Look for the line containing "Reputation points helper thread" and the line containing "help consumers and" in the entries below. Copy those two and all lines between them exactly, leaving out pictures.

» Extracted page text data
---

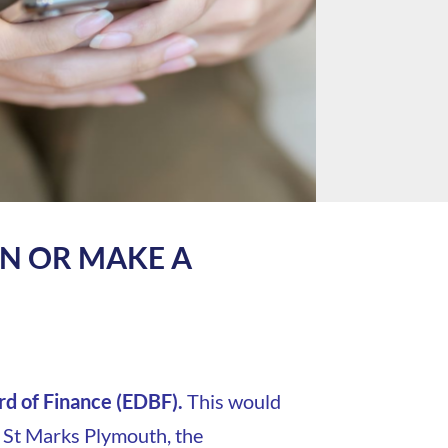
RN OR MAKE A
d of Finance (EDBF).
This would
, St Marks Plymouth, the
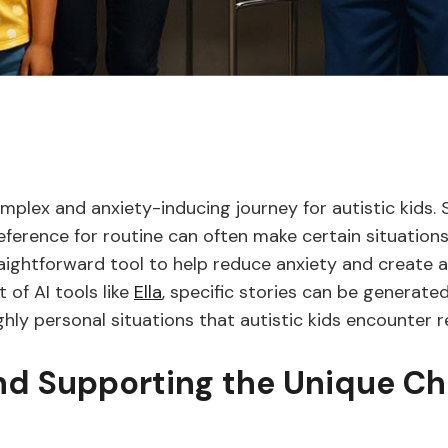
lex and anxiety-inducing journey for autistic kids. Sen
reference for routine can often make certain situation
traightforward tool to help reduce anxiety and create 
 of AI tools like
Ella
, specific stories can be generat
ly personal situations that autistic kids encounter re
d Supporting the Unique Ch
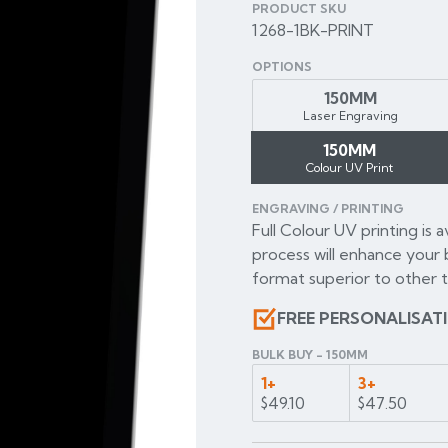
PRODUCT SKU
1268-1BK-PRINT
OPTIONS
150MM
Laser Engraving
150MM
Colour UV Print
ENGRAVING / PRINTING
Full Colour UV printing is 
process will enhance your 
format superior to other t
FREE PERSONALISAT
BULK BUY - 150MM
1+
3+
$49.10
$47.50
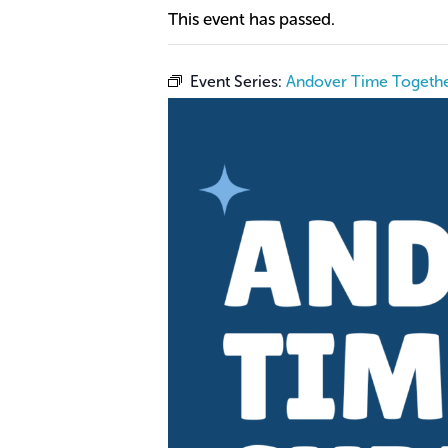
This event has passed.
Event Series:
Andover Time Togethe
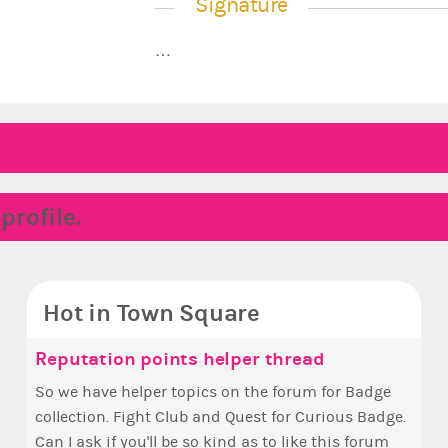
Signature
…
rofile.
Hot in Town Square
ake the Wheelchair work - Challenge all
unyce, how are you eligible to run for
Reputation points helper thread
Coff
✧ H
Pin
Doe
tates
rime Ximbo?
So we have helper topics on the forum for Badge
Simp
Hello everyone
Ok, t
i fe
collection. Fight Club and Quest for Curious Badge.
+1 if y
who 
pizz
i kin
ake a look at that Digital from ReiValentine. i have
y my reckoning only the current Prime Ximbo and
Can I ask if you'll be so kind as to like this forum
this
The game s
other
een some ringer backgrounds before… but this
urrent State Ministers qualify to be on the PX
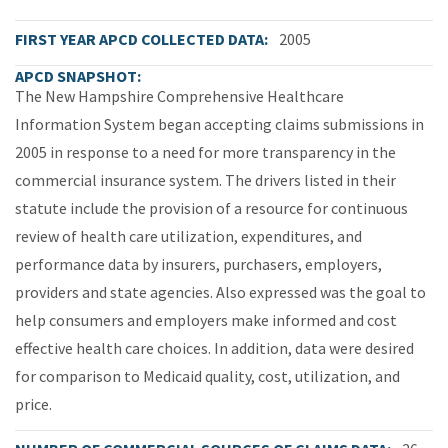
FIRST YEAR APCD COLLECTED DATA
2005
APCD SNAPSHOT
The New Hampshire Comprehensive Healthcare
Information System began accepting claims submissions in
2005 in response to a need for more transparency in the
commercial insurance system. The drivers listed in their
statute include the provision of a resource for continuous
review of health care utilization, expenditures, and
performance data by insurers, purchasers, employers,
providers and state agencies. Also expressed was the goal to
help consumers and employers make informed and cost
effective health care choices. In addition, data were desired
for comparison to Medicaid quality, cost, utilization, and
price.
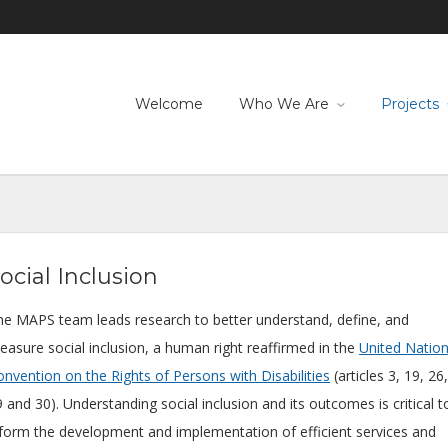
Welcome
Who We Are
Projects
ocial Inclusion
he MAPS team leads research to better understand, define, and
easure social inclusion, a human right reaffirmed in the
United Natio
nvention on the Rights of Persons with Disabilities
(articles 3, 19, 26,
 and 30). Understanding social inclusion and its outcomes is critical t
nform the development and implementation of efficient services and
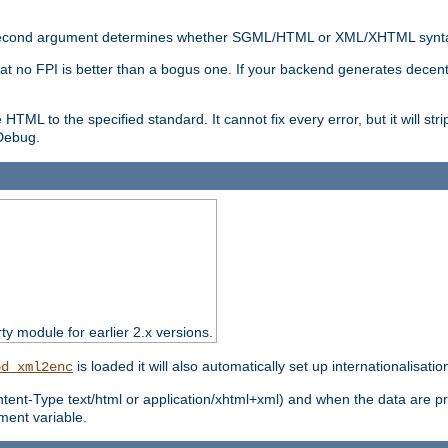
nal second argument determines whether SGML/HTML or XML/XHTML synta
hat no FPI is better than a bogus one. If your backend generates dece
e HTML to the specified standard. It cannot fix every error, but it will s
ebug.
rty module for earlier 2.x versions.
is loaded it will also automatically set up internationalisatio
od_xml2enc
ntent-Type text/html or application/xhtml+xml) and when the data are pr
ent variable.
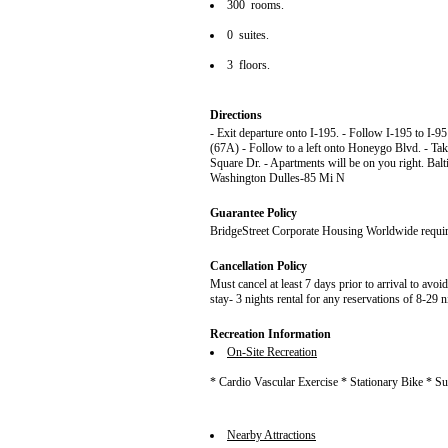
300 rooms.
0 suites.
3 floors.
Directions
- Exit departure onto I-195. - Follow I-195 to I-9
(67A) - Follow to a left onto Honeygo Blvd. - Take
Square Dr. - Apartments will be on you right. B
Washington Dulles-85 Mi N
Guarantee Policy
BridgeStreet Corporate Housing Worldwide requires 
Cancellation Policy
Must cancel at least 7 days prior to arrival to avoi
stay- 3 nights rental for any reservations of 8-29 n
Recreation Information
On-Site Recreation
* Cardio Vascular Exercise * Stationary Bike * 
Nearby Attractions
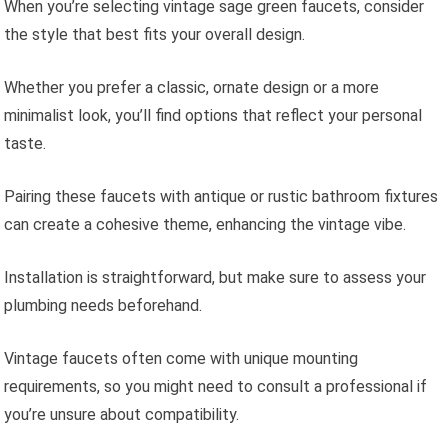
When you’re selecting vintage sage green faucets, consider
the style that best fits your overall design.
Whether you prefer a classic, ornate design or a more
minimalist look, you’ll find options that reflect your personal
taste.
Pairing these faucets with antique or rustic bathroom fixtures
can create a cohesive theme, enhancing the vintage vibe.
Installation is straightforward, but make sure to assess your
plumbing needs beforehand.
Vintage faucets often come with unique mounting
requirements, so you might need to consult a professional if
you’re unsure about compatibility.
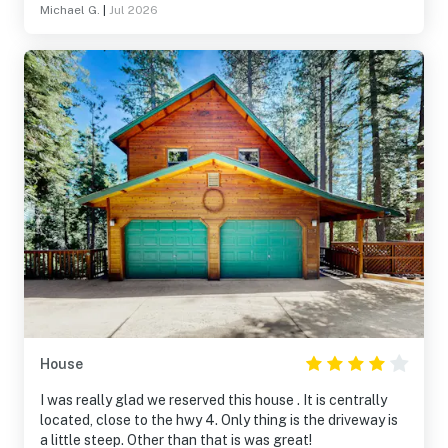
Michael G.
|
Jul 2026
House
I was really glad we reserved this house . It is centrally
located, close to the hwy 4. Only thing is the driveway is
a little steep. Other than that is was great!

---

» ANSWER FOR THE TASK
Reputation points helper thread
Coff
✧ H
Pin
Doe
tates
rime Ximbo?
So we have helper topics on the forum for Badge
Simp
Hello everyone
Ok, t
i fe
collection. Fight Club and Quest for Curious Badge.
+1 if y
who 
pizz
i kin
ake a look at that Digital from ReiValentine. i have
y my reckoning only the current Prime Ximbo and
Can I ask if you'll be so kind as to like this forum
this
The game s
other
een some ringer backgrounds before… but this
urrent State Ministers qualify to be on the PX
FIRST YEAR APCD COLLECTED DATA
2005
APCD SNAPSHOT
The New Hampshire Comprehensive Healthcare
Information System began accepting claims submissions in
2005 in response to a need for more transparency in the
commercial insurance system. The drivers listed in their
statute include the provision of a resource for continuous
review of health care utilization, expenditures, and
performance data by insurers, purchasers, employers,
providers and state agencies. Also expressed was the goal to
help consumers and employers make informed and cost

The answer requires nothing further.